Hauptdarstellerin Christine Neubauer begeistert die mehr als 3.600 Zuschauer durch ihr ausdrucksstarkes Spiel. "Sie verkörpert die Verführung geradezu", sagt eine Besucherin in der Pause. Aber Szenenapplaus erhält Neubauer nur für ein kleines Missgeschick: Als die Häscher sie abführen wollen, soll sich die Bernauerin mutig den Mantel umwerfen und den Mördern tapfer voranschreiten. Neubauer verpasst mehrmals den Ärmel und motzt, nachdem sie vom Balkon gerauscht ist, ins versehentlich noch eingeschaltete Mikro: "In den Scheißmantel komm ich net rein."
Eine technische Panne trübt den Auftritt von Fürstin Gloria, die im schwarzen Schwalbenschwanz die Rolle der Ansagerin übernimmt. Ihr Text ist nur zur Hälfte zu verstehen. Während der ganzen, rund dreieinhalbstündigen Aufführungen kommen Ton und Musik des Philharmonischen Orchesters Regensburg und des Kantorei- und Universitätschors mehrmals schrill und übersteuert aus den Lautsprechern.
Neubauer findet die Mikro-Pannen ärgerlich, "weil es aus der Stimmung rausreißt", wie sie nach der Premiere sagt. Die Schauspielerin ist begeistert vom ungewöhnlichen Aufführungsort, dem Innenhof der Schlossanlage: "Dieses Ambiente ist einfach grandios." Besonders gut scheint den Zuschauern zu gefallen, dass im zweiten Akt der gesamte Hof und auch Fenster und Balkone der Quergebäude von den Schauspielern genutzt werden.

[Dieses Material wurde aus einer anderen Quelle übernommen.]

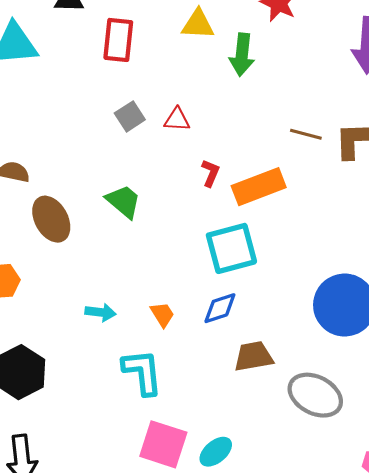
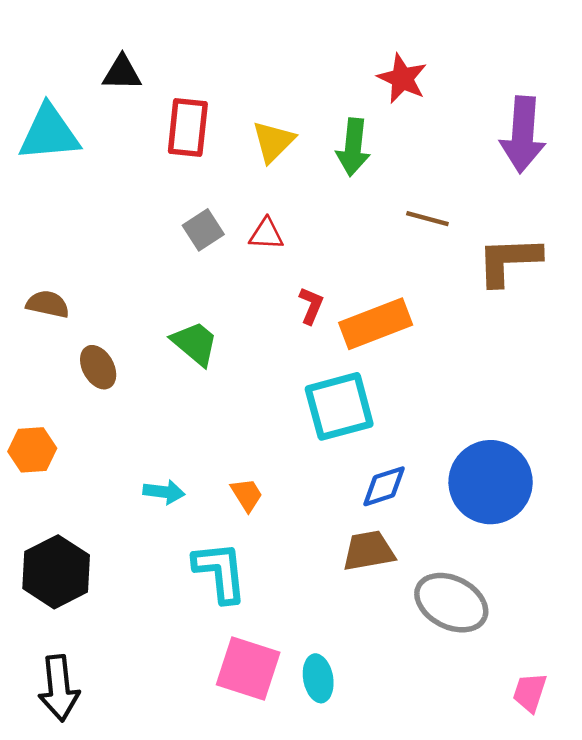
yellow triangle: (198, 24) -> (273, 142), moved, turned -48
brown line: (306, 134) -> (427, 219), moved
brown ellipse: (51, 219) -> (98, 367), size x0.7
blue diamond: (220, 308) -> (384, 486), moved
cyan ellipse: (216, 452) -> (318, 678), turned -60

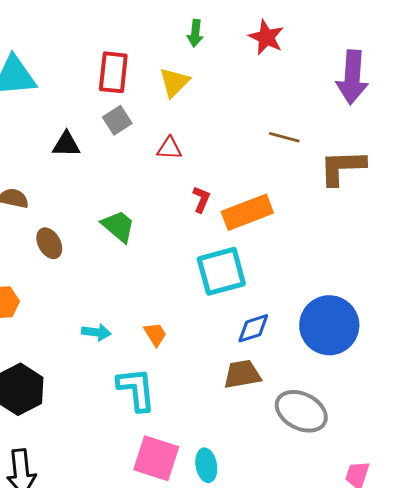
black triangle: (122, 73) -> (66, 144), moved
green arrow: (353, 147) -> (195, 33), moved, size x0.7
gray square: (203, 230) -> (117, 120), moved

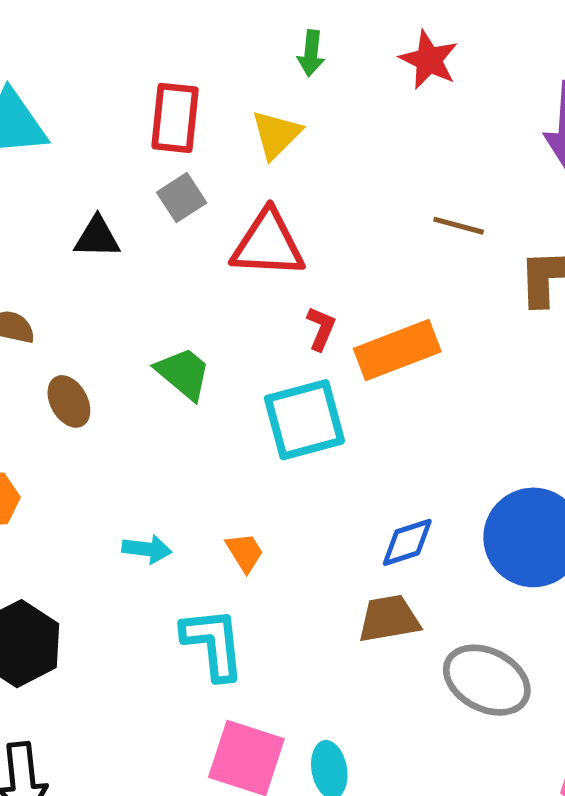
red triangle: (169, 148) -> (268, 244), size x1.8
cyan square: (221, 271) -> (304, 420), moved

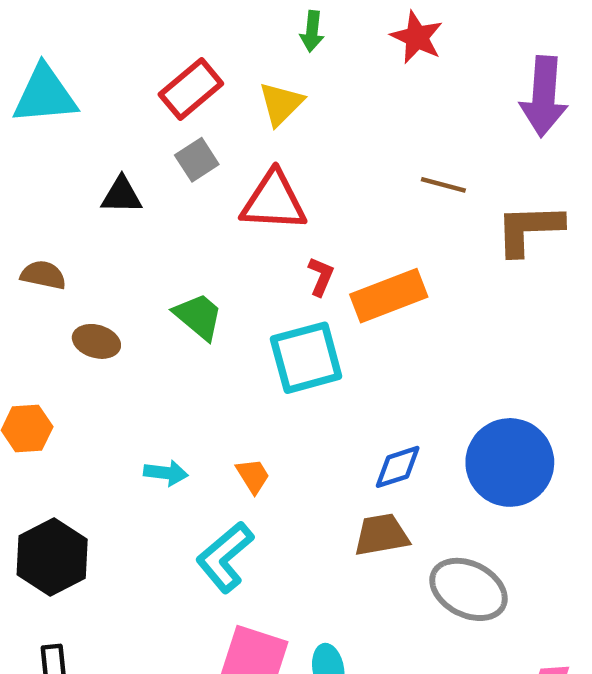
red rectangle: (175, 118) -> (191, 89), turned 44
brown ellipse: (69, 401) -> (96, 341), turned -45
cyan L-shape: (213, 644) -> (225, 557), turned -124

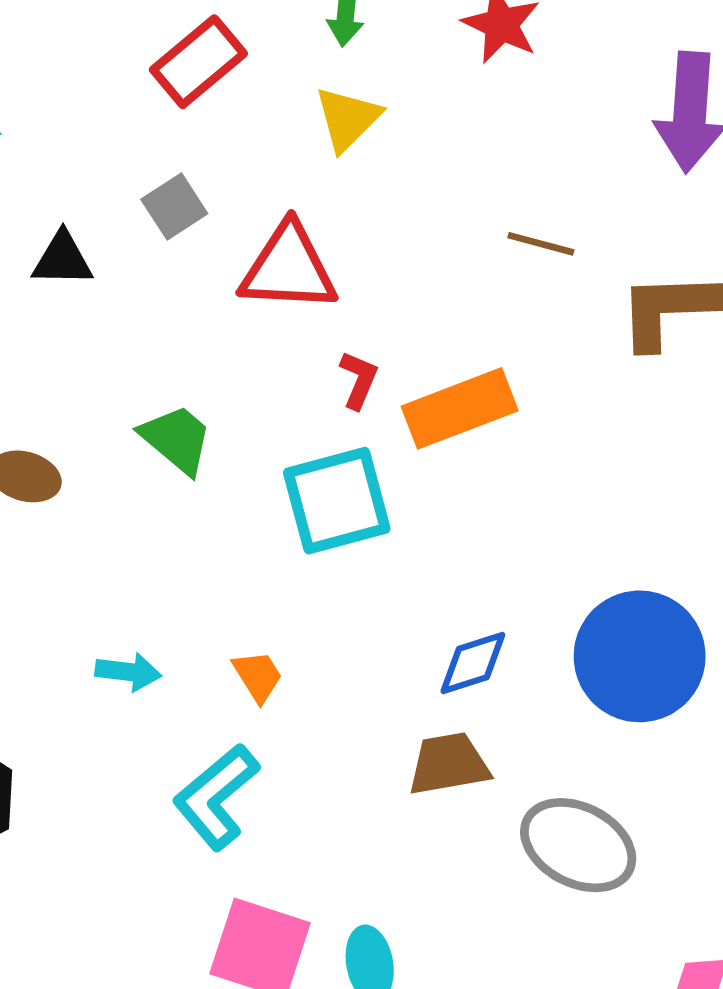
red rectangle: (191, 89) -> (198, 62), moved
yellow triangle: (281, 104) -> (348, 119), moved

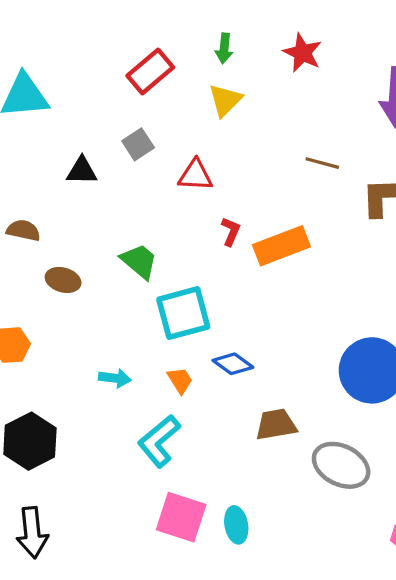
red triangle: (288, 268) -> (195, 175), size x0.7
cyan square: (337, 501) -> (183, 313), moved
blue diamond: (473, 663) -> (233, 364), moved, turned 54

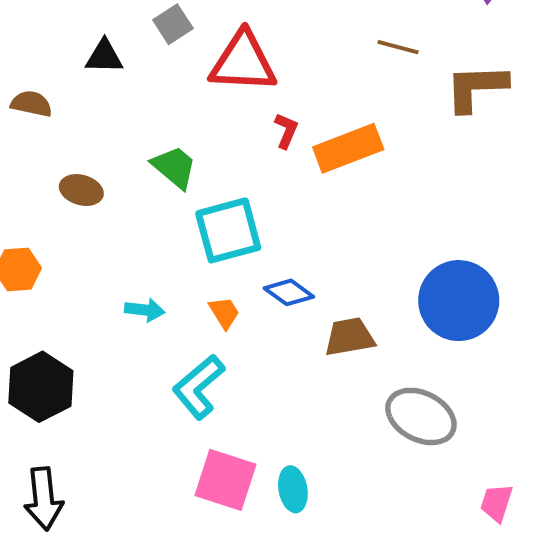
red triangle: (195, 175) -> (243, 62), size x1.6
brown semicircle: (23, 230) -> (31, 104), moved
brown trapezoid: (276, 424) -> (350, 337), moved

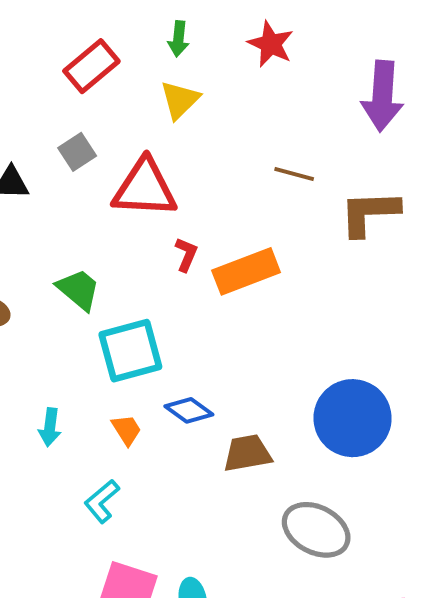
cyan arrow: (145, 310) -> (50, 427), turned 90
cyan L-shape: (199, 387) -> (102, 501), size x0.7

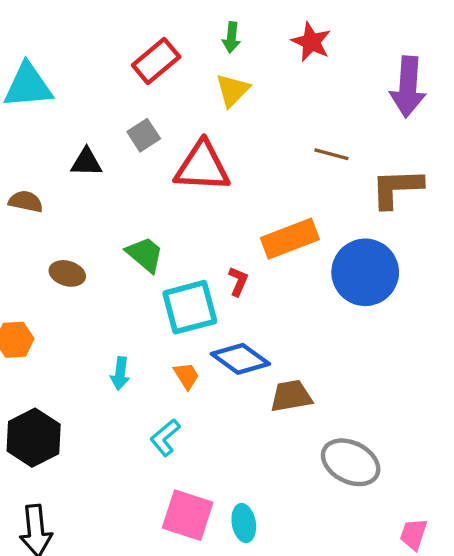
red L-shape: (186, 254) -> (238, 281), moved
blue diamond: (189, 410) -> (240, 359), size x1.4
blue circle: (353, 418) -> (365, 272), moved

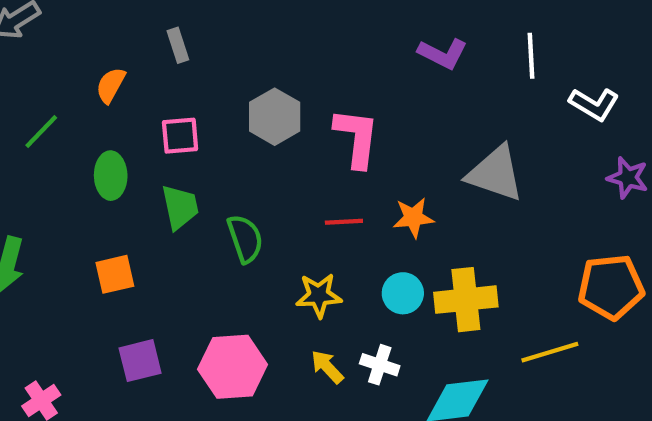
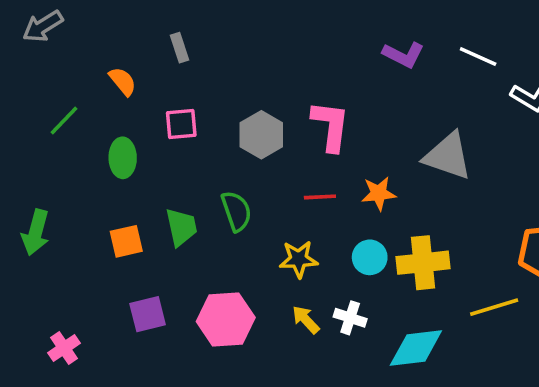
white line: (531, 56) -> (478, 57), turned -63
orange semicircle: (111, 85) -> (123, 81), turned 112
gray hexagon: (275, 117) -> (261, 135), moved
green trapezoid: (180, 207) -> (181, 227), moved

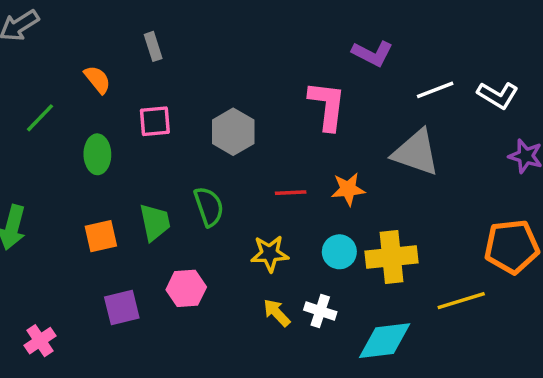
white line: (478, 57) -> (435, 90), moved, turned -45
pink L-shape: (331, 126) -> (327, 106), moved
pink hexagon: (226, 320) -> (186, 288), moved, size x0.7

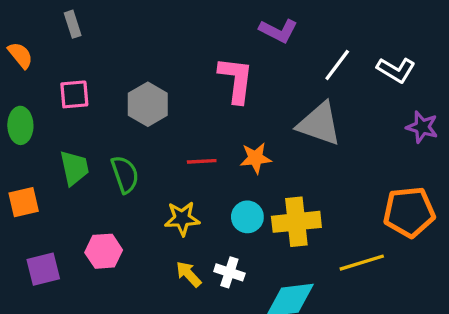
white line: (435, 90) -> (337, 65), turned -32
green trapezoid: (155, 222) -> (74, 168), moved

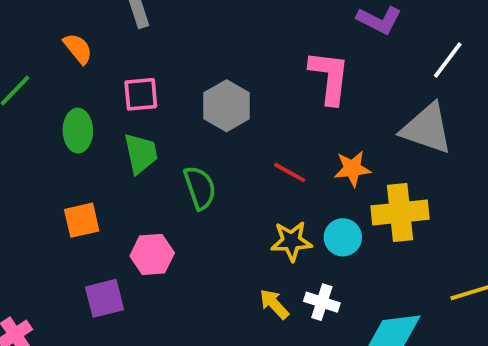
red line: (202, 161) -> (289, 172), turned 32
green trapezoid: (74, 168) -> (141, 153), moved
yellow star: (182, 219) -> (291, 241), moved
yellow cross: (296, 222) -> (400, 213), moved
pink hexagon: (104, 251) -> (152, 254), moved

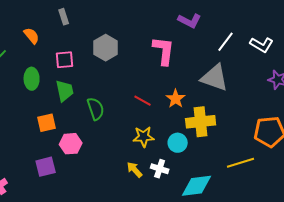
gray hexagon: (227, 106) -> (106, 48), moved
orange star: (352, 169) -> (176, 99), turned -30
orange square: (82, 220) -> (47, 123), moved
cyan circle: (343, 237) -> (178, 143), moved

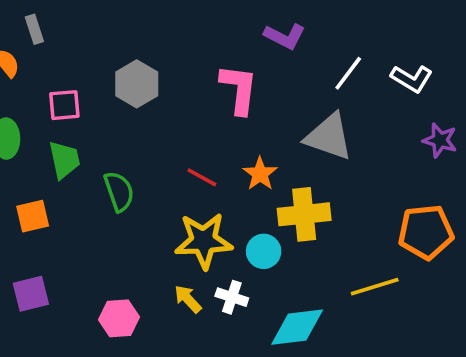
gray rectangle: (64, 17) -> (34, 29), moved
yellow star: (144, 137) -> (204, 241), size x1.5
pink hexagon: (71, 144) -> (119, 318), moved

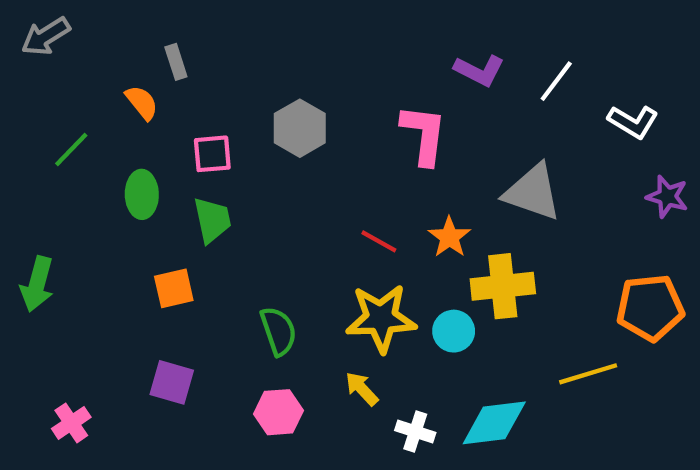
white line: (348, 73) -> (556, 81), moved
green semicircle: (119, 191) -> (278, 331), moved
purple square: (31, 294) -> (172, 382), turned 30
white cross: (232, 297) -> (415, 431), moved

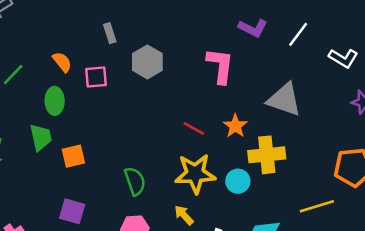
gray rectangle: (176, 62) -> (110, 33), moved
orange semicircle: (142, 103) -> (62, 62), moved
green trapezoid: (212, 220) -> (41, 137), moved

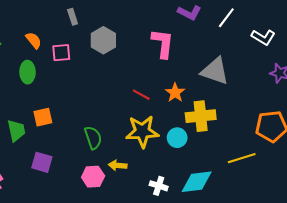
green trapezoid: (41, 137) -> (16, 131), moved
yellow arrow: (184, 215) -> (118, 165), moved, turned -42

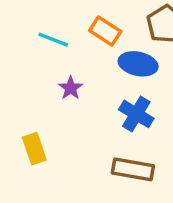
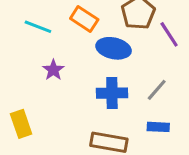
blue cross: (136, 114) -> (112, 93), turned -32

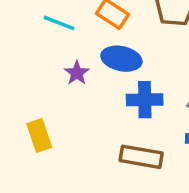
blue ellipse: (114, 48) -> (121, 59), moved

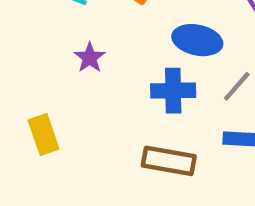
blue ellipse: (121, 59) -> (197, 40), moved

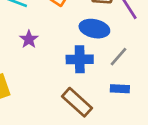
brown rectangle: (169, 161) -> (77, 102), turned 32

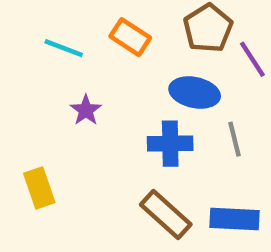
gray line: (119, 57) -> (235, 139), turned -55
blue rectangle: (120, 89) -> (235, 219), moved, size x1.5

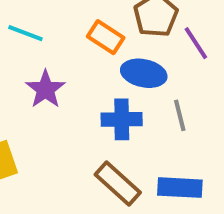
orange rectangle: (130, 37) -> (106, 37), moved
purple star: (86, 110) -> (45, 89), size x1.4

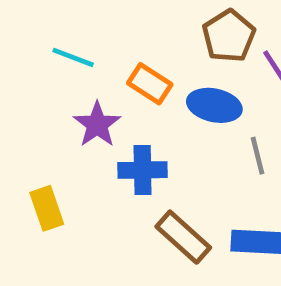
orange rectangle: (106, 37) -> (150, 84), moved
blue cross: (122, 119) -> (143, 170), moved

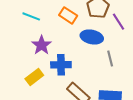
orange rectangle: (150, 84) -> (68, 15), moved
yellow rectangle: (47, 208) -> (34, 77), moved, turned 72

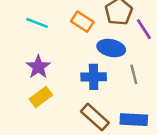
purple star: (42, 45) -> (38, 67), moved
blue cross: (61, 65) -> (94, 77), moved

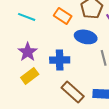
blue cross: (94, 77) -> (60, 60), moved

Prinzessin spielt DienerinViel Applaus erntet Toni Berger, ein Urgestein der bayerischen Volksschauspielerei, in seiner Rolle als Bürger von Munichen. Der 82-Jährige sei "richtig gut" gewesen, trotz anfänglicher Textschwierigkeiten, urteilt ein Zuschauer.
In Laienrollen sind in der "Bernauerin" zudem prominente Regensburger Bürger zu sehen, darunter auch Prinzessin Maria-Theresia als Dienstmagd. Sie habe ihre Tochter zum Mitmachen überredet, verrät Fürstin Gloria später. Sie selbst habe schon als Kind gern geschauspielert. Aber erst bei ihren eigenen Festspielen stand sie zum ersten Mal auf der Bühne.
Glorias beiden anderen Kinder haben unterdessen die Bühnen-Premiere der Mama verpasst. Prinzessin Elisabeth, die ebenfalls als Statistin auftreten wollte, war kurzfristig verhindert. Und Sohn Albert, der Nachfolger des 1990 gestorbenen Fürsten Johannes, entschied sich statt für Festspiel-Klänge für lautes Motorengeheul bei einem Autorennen.
Die Thurn und Taxis Schlossfestspiele dauern noch bis zum 27. Juli. Auf dem Programm stehen neben der "Bernauerin" die Märchenoper "Die Nachtigall", das Musical "Evita" mit Sängerin Anna Maria Kaufmann sowie Opern- und Operettengalas, unter anderem mit dem argentinischen Startenor José Cura. Außerdem finden an mehreren Nachmittagen musikalische Picknicks und Schlossgartenfeste statt. Der Auftritt der "Chinese Academy of Traditionals Drama" musste wegen SARS abgesagt werden. Insgesamt erwartet Fürstin Gloria rund 30.000 Zuschauer.